Nadia (26), de rasgos angulosos y rubia por sus ancestros polacos, es la cocinera de El Diablo Tranquilo.
En su tiempo libre toca el violonchelo. Este verano
renunció a su trabajo administrativo en Casa de Galicia y se quedó en
Punta del Diablo. En una modesta casita pegada al océano, una de esas
sobre las que cuelgan órdenes de demolición, convive con Joselo (28),
profesor de guitarra.
"Es otro capítulo de una larga historia de amor", explica Joselo.
Daiana (33) se ganaba la vida en Buenos Aires en
organización de eventos y tareas administrativas. Viajó a Punta del
Diablo por un par de días y está allí desde hace cuatro años. Claro:
convive con Javier (43), también porteño, quien es cocinero de un
boliche de cierto éxito.
Daiana y Javier ya no toleran las grandes ciudades; buscan desprenderse de casi todo a cambio de calidad de vida.
En la noche la voz de Mercedes Sosa se cuela como el viento e inunda la posada. Canta, sin igual, clásicos populares argentinos.
Para descubrir que la vida va
sin pedirnos nada
y considerar que todo es
hermoso
y no cuesta nada.
Un huésped sentado frente al fuego se ve distante y
melancólico. Intenta una llamada. No hay respuesta. Bien podría decir,
como Borges:
Un símbolo, una rosa, te
desgarra
y te puede matar una
guitarra.
El berretín de un gringo
Brian Meissner (30) recuerda vía mail desde Austin, Texas, los caminos que lo condujeron a Punta del Diablo:
"En 2001, tras terminar mis estudios, salí de viaje.
Compré solo boleto de ida a Ecuador. Pensaba estar unos meses. Tenía
poco dinero y trabajaba en boliches y hostels. Llegué a Punta del Diablo
una noche de luna llena de fines de enero, cuando tenía 21 años. Fue
mágico. Más tarde comencé a realizar análisis sobre la región para
empresas multinacionales. También trabajé un año en Estados Unidos en
barcos de alta mar para pagar la universidad y reunía dinero para un
proyecto de hostel. Consideré cinco lugares diferentes que había
conocido durante mis recorridas por América Latina. Con los inversores
originales elegimos Punta del Diablo porque es un punto estratégico
entre Buenos Aires y Río de Janeiro, dos polos importantes para nuestra
clientela. Ahora los hostels están de moda en todo el mundo pero en
2007, cuando abrimos El Diablo Tranquilo, era relativamente novedoso.
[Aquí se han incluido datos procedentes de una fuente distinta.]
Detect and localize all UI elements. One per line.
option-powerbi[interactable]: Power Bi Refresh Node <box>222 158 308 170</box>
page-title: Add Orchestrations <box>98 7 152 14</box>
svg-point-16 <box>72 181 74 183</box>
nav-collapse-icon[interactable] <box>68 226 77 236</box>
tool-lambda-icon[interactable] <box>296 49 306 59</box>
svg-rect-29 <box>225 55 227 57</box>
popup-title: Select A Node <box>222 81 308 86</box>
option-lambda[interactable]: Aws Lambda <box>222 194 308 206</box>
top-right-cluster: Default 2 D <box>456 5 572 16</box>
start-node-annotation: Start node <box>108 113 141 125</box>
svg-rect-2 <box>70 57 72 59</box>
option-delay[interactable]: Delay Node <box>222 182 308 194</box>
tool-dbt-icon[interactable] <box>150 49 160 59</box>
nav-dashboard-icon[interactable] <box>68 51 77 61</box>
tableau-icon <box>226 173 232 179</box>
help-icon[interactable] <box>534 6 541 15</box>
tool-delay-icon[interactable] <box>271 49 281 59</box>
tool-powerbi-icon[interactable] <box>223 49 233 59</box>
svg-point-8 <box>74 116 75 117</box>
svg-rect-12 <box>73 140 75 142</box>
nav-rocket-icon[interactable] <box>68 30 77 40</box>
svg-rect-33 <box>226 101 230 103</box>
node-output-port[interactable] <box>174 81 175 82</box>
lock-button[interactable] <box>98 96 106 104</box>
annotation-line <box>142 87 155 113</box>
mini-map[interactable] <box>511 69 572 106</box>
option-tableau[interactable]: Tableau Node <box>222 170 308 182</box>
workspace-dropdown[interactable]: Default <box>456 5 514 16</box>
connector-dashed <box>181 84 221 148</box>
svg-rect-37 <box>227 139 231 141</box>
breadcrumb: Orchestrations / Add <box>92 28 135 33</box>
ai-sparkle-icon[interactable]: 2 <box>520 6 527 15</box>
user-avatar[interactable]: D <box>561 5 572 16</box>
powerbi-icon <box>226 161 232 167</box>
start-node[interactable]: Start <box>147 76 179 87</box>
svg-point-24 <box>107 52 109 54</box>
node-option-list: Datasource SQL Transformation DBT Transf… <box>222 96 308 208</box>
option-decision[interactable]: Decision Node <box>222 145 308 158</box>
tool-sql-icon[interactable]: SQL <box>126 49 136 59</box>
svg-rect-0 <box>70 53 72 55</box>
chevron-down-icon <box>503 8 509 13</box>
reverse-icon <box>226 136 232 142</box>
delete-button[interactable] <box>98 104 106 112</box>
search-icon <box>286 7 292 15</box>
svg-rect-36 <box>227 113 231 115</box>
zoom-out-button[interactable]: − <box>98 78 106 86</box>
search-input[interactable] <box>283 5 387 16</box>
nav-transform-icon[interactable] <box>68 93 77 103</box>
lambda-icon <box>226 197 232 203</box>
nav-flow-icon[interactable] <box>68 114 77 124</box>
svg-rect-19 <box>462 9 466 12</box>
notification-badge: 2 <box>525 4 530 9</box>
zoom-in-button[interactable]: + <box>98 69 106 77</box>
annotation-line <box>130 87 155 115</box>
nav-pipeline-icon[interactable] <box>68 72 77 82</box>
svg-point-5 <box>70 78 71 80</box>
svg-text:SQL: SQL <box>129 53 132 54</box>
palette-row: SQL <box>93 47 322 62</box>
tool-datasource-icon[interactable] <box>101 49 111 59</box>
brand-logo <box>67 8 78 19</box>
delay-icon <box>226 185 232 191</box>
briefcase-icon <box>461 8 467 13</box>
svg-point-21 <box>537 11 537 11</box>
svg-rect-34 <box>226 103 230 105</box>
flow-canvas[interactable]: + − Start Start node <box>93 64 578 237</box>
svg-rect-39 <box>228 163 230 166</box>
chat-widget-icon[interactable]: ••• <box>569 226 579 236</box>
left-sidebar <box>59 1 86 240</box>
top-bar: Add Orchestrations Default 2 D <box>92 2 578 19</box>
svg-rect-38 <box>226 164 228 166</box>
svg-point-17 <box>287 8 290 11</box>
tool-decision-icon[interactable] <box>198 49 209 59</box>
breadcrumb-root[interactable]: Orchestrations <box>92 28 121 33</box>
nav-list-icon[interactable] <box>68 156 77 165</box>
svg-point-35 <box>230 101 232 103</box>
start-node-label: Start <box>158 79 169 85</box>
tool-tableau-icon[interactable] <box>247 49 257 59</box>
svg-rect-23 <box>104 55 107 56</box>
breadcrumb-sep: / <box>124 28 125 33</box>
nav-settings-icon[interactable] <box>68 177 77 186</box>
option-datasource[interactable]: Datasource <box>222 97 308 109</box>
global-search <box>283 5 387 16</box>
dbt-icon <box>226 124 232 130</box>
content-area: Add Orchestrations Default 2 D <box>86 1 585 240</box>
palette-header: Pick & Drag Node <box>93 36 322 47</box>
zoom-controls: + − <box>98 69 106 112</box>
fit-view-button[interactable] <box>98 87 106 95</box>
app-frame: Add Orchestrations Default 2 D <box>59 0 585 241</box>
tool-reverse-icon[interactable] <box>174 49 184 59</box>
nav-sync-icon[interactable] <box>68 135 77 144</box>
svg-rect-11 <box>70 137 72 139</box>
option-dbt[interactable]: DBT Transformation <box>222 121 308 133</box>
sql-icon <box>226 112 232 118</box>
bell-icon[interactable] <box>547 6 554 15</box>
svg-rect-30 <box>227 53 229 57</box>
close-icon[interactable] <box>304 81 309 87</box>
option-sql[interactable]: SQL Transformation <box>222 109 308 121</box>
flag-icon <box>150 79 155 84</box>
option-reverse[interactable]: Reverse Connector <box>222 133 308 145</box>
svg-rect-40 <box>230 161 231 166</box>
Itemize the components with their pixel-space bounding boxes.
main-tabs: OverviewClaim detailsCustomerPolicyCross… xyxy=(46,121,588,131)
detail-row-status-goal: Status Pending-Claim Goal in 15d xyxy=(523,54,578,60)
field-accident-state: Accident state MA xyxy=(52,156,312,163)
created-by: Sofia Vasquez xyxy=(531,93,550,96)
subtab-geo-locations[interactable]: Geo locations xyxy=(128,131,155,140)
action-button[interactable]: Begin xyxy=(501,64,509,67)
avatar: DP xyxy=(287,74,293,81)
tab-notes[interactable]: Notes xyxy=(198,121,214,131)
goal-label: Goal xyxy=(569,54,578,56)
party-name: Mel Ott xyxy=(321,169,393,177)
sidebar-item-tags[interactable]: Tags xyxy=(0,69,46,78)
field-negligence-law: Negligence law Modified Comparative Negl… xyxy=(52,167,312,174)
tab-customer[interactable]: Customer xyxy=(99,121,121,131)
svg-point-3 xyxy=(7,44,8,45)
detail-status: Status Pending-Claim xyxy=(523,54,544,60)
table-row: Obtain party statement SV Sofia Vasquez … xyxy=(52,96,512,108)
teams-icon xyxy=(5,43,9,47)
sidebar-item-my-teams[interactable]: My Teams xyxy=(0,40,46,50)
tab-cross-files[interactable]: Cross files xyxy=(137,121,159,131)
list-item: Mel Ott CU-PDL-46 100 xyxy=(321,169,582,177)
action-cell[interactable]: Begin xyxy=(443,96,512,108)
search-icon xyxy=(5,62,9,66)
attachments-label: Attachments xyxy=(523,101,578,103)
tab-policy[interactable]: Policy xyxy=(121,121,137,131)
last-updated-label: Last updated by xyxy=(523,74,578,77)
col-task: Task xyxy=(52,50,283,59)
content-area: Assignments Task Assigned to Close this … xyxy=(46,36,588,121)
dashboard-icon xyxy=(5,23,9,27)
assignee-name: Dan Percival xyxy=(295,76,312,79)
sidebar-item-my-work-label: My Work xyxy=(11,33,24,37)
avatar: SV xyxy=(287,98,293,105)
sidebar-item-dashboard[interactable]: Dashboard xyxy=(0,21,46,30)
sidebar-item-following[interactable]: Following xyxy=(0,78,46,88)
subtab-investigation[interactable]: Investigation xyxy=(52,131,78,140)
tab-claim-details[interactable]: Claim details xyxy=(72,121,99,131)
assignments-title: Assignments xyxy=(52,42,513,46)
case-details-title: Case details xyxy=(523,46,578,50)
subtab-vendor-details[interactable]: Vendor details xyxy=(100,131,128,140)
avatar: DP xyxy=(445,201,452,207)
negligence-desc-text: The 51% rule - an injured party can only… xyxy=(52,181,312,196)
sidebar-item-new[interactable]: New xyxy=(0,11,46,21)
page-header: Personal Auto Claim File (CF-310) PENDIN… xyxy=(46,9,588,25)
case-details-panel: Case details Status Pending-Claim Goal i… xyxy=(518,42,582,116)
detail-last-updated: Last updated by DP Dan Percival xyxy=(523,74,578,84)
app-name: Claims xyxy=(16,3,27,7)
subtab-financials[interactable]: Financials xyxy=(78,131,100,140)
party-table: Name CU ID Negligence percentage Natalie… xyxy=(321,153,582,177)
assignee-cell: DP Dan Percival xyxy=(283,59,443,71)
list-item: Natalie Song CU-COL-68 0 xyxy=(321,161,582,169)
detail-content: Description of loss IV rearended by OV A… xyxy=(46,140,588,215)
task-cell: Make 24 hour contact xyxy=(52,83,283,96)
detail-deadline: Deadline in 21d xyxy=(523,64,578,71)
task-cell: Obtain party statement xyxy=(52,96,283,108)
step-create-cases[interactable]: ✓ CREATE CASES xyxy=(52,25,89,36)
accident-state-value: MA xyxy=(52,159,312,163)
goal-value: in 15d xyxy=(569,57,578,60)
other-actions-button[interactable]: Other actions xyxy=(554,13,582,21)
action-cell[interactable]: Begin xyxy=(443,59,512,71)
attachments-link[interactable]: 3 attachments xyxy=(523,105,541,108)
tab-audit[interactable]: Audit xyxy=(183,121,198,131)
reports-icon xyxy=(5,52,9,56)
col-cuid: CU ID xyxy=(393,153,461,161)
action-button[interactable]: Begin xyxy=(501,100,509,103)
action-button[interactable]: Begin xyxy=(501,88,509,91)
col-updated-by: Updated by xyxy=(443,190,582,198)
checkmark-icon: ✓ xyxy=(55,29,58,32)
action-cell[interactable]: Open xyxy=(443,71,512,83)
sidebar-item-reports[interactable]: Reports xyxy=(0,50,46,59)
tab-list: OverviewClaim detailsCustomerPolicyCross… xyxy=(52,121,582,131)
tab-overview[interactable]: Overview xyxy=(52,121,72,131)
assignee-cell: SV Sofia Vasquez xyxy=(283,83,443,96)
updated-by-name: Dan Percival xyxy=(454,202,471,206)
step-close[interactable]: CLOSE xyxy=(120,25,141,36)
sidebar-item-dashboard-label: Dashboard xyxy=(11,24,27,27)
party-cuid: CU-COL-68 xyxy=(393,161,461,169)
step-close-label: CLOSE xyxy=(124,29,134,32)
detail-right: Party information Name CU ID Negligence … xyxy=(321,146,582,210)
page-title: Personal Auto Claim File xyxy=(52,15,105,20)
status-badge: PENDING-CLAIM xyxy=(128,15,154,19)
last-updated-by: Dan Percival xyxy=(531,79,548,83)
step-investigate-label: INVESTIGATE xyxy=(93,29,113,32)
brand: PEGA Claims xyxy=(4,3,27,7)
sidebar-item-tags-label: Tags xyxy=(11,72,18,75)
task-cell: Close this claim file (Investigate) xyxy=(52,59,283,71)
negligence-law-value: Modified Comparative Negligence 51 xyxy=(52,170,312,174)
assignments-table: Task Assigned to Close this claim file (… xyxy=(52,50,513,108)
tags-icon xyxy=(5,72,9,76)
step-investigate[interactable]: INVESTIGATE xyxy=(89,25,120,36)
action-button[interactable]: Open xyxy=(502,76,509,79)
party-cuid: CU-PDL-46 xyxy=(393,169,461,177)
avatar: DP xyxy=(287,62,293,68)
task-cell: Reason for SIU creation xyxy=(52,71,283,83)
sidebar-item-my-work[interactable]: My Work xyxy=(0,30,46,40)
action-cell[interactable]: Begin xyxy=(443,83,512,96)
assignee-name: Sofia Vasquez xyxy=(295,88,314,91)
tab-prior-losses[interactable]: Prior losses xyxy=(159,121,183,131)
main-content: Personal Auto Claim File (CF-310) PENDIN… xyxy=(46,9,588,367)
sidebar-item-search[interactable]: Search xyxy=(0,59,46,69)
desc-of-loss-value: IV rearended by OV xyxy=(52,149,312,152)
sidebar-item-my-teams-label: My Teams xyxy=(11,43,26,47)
Ahora la gente viaja más y tiene más interés en
experiencias sociales. Si te vas de vacaciones con una mujer por cuatro
días no quieres hablar con nadie más. Pero si viajas con tu mujer por
cuatro meses y no hablan con nadie más, imagino que cuando
vuelvan ya no son pareja.
El proceso fue largo y complejo: desde armar un plan
de negocios que superaba las 100 páginas, hasta reunir a 26 pequeños
inversores, pasando por la operativa en un pueblo con escasa
infraestructura. Pero valió la pena. En 2008 Lonely Planet, una de las
guías turísticas internacionales más importantes, puso a Punta del
Diablo en su Blue List de lugares a ver en el mundo, junto a Las Vegas,
Roma, Damasco, etc. En 2011 National Geographic nos nombró como uno de
los 50 lugares más interesantes en Sudamérica".
Messner dice que sus momentos favoritos son "mirar
la mezcla de gente en el entrepiso, hablando, aceptando sus diferencias
de nacionalidad, clase y edad. Nuestros clientes no son tan jóvenes:
tienen un promedio de 31 años".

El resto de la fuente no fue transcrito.